Di Lorenzo Tosa.
È morto un uomo straordinario. Si chiamava Ferruccio Laffi, era uno degli ultimi sopravvissuti della Strage di Marzabotto. Aveva 95 anni.
Ne aveva sedici il 30 settembre del 1944 quando, tornando nella sua casa di Monte Sole, trovò l’intera famiglia ammazzata dai nazifascisti: mamma, papà, fratelli, sorelle. 14 persone in tutto, trucidati insieme a migliaia di italiani innocenti.
Li ammazzarono uno per uno, nelle case, nelle cascine, persino nelle chiese, donne, anziani e bambini, alcuni fucilati sul posto, altri bruciati vivi, altri ancora decapitati. In tutto alla fine saranno 1830 le vittime. Per una settimana intera. Non importava se avessero combattuto o no, se fossero o meno partigiani. I nazisti erano arrivati sull’Appennino bolognese con un piano preciso in testa: ammazzare qualunque essere umano in grado di respirare. E così fecero.
Ferruccio Laffi si salvò per miracolo, andandosi a nascondere nel bosco. Quando tornò a casa e vide quei 14 corpi, li seppellì uno per uno con le sue mani. Avete idea di cosa significhi una cosa simile, a 16 anni, solo al mondo?
Ha trascorso metà della sua vita a cercare di dimenticare l’orrore.
E, quando ha capito che era impossibile, ha cominciato a raccontarlo.
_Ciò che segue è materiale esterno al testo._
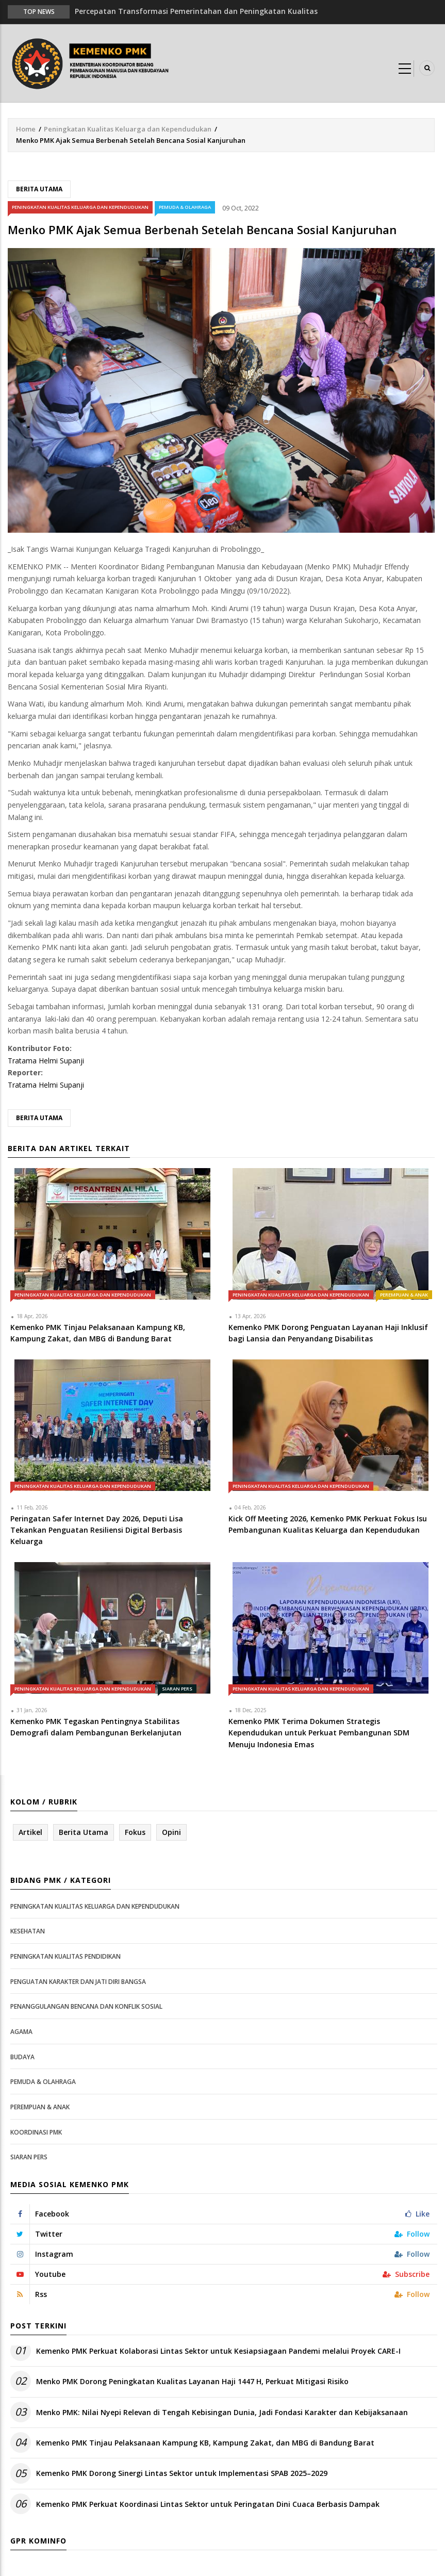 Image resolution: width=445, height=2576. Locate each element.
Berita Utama (39, 189)
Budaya (22, 2057)
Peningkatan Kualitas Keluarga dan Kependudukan (127, 129)
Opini (171, 1832)
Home (26, 129)
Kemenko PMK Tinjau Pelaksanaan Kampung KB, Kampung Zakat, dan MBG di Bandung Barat (205, 2443)
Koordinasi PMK (36, 2132)
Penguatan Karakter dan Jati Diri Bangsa (78, 1981)
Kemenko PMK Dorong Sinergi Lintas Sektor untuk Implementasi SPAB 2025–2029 (181, 2473)
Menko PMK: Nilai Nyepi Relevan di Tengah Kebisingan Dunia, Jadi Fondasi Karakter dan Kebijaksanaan (222, 2412)
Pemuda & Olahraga (185, 207)
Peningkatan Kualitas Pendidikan (65, 1956)
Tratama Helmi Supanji (46, 1060)
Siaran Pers (177, 1688)
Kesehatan (27, 1931)
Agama (21, 2031)
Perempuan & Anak (404, 1294)
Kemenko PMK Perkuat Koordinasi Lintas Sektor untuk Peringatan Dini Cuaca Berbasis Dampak (208, 2504)
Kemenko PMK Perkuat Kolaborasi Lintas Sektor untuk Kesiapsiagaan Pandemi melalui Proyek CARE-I (218, 2351)
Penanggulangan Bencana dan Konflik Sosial (86, 2006)
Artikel (30, 1832)
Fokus (135, 1832)
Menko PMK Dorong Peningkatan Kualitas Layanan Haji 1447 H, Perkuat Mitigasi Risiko (192, 2381) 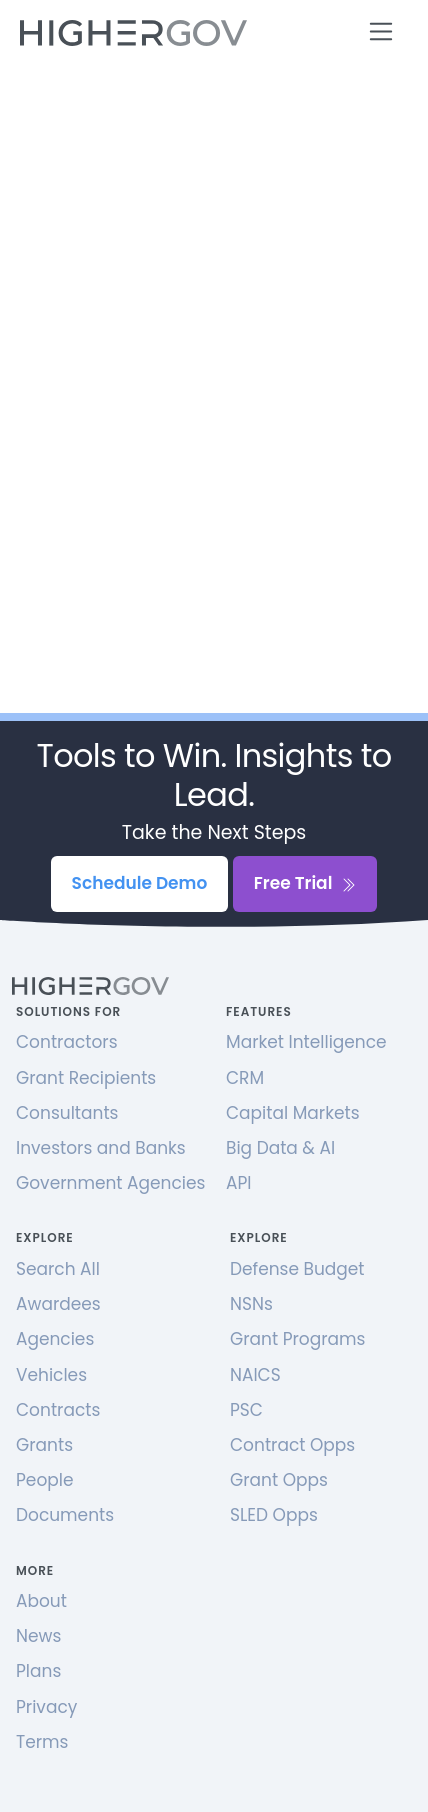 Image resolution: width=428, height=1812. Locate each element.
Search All (58, 1269)
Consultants (67, 1113)
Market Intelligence (306, 1042)
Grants (44, 1445)
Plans (38, 1671)
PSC (246, 1410)
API (238, 1183)
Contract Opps (292, 1445)
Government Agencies (110, 1183)
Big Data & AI (280, 1148)
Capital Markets (293, 1113)
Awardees (58, 1304)
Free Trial (305, 883)
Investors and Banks (101, 1148)
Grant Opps (279, 1480)
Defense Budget (297, 1269)
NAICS (255, 1375)
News (38, 1636)
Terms (42, 1742)
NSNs (251, 1304)
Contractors (67, 1042)
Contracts (58, 1410)
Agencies (55, 1339)
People (44, 1480)
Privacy (46, 1707)
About (41, 1601)
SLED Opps (274, 1515)
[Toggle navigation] (381, 31)
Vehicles (51, 1375)
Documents (65, 1515)
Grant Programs (297, 1339)
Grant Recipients (86, 1078)
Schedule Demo (140, 883)
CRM (245, 1078)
A testimoniare. A denunciare, a chiedere (e infine ottenere) giustizia. Perché altri, dopo di lui, non lo potessero più cancellare.
Con Ferruccio Laffi perdiamo tantissimo. Un testimone, una memoria vivente, un essere umano di una bellezza rarissima in questi tempi balordi di nostalgie e di rigurgiti neri.
Mancherà come l’aria il suo esempio.
Che la terra gli sia lievissima, almeno ora.